The Incredible Burt Wonderstone is like a palate cleanser for the year’s numerous tasteless comedies. That doesn’t mean veteran TV director Don Scardino’s film about friendships, rivalries, and redemption among magicians is a cinematic savior, but rather that its genial nature is the equivalent of a mild tonic. Operating on the dated assumption that everyone likes magic and affected voices from Steve Carrell and Jim Carrey, the film is a veritable blast from the past. Tame to the point of boredom, however, only one of these nostalgic bits connect, leaving the others to perish.
Just as Blades of Glory poked fun at the goofy costumes and theatricality of figure skating, The Incredible Burt Wonderstone slaps around the eerily similar world of illusionists. But while the Winter Olympics keep sequins and triple lutzes on the cultural radar every four years, neither glitzy Vegas stage shows nor street magic are currently all that vogue, making this feature-length lampooning the victim of poor timing. Such hurdles don’t stop screenwriters Jonathan M. Goldstein and John Francis Daley from picking the industry apart, yet considering the topic’s irrelevance and the musty schtick of its stars, there’s a sense that the project has been collecting dust on Warner Bros.’ shelves.

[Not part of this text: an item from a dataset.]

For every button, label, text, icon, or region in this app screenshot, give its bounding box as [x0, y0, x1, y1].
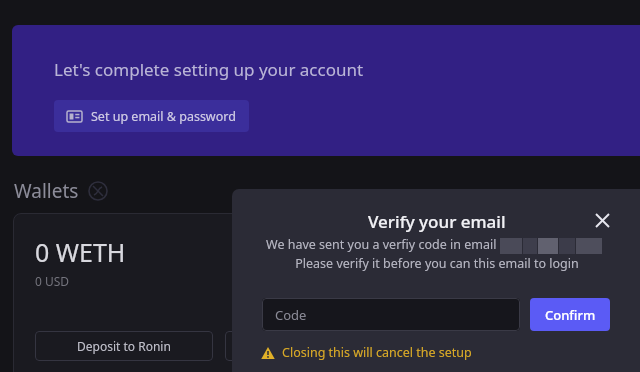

Indeed, while filming began in early 2012, the script’s first iteration dates back to 2006 and it shows. At that time, the zeitgeist shift from legendary stage duo Burt Wonderstone (Carrell) and Anton Marvelton (Steve Buscemi) to the street magic of Steve Gray (Carrey) aligned a good deal more with David Blaine and Criss Angel’s assault on traditional David Copperfield grandeur. As if transported to that time themselves, Carrell and Carrey go for the vintage obnoxiousness on which both built their comedy film careers. Straining to recapture this bygone style, the effects are sadly stale and amplified by signs (i.e. Crazy, Stupid, Love and I Love You Phillip Morris) that each were outgrowing such shenanigans.
Relevancy aside, the childlike wonder of magic proves surprisingly potent. Most of the stunts, whether in a big Vegas show, on the street, or in a nursing home, carry a decent level of intrigue and are genuinely fun to watch play out. A good deal of credit goes to Alan Arkin as Rance Holloway, the celebrity performer whose home magic set first inspired Burt as a youngster. As he often does, Arkin gives the bland material a much-needed spark, though even his charms only go so far. The Incredible Burt Wonderstone instead belongs to Carrell and Carrey, neither of whom are remotely interesting. Out of touch and out of line, their performances recall better days and exhibit a cluelessness not even magic can fix.
Rated PG-13 for sexual content, dangerous stunts, a drug-related incident and language.
The Incredible Burt Wonderstone is currently playing at the Carolina Cinemas on Hendersonville Rd.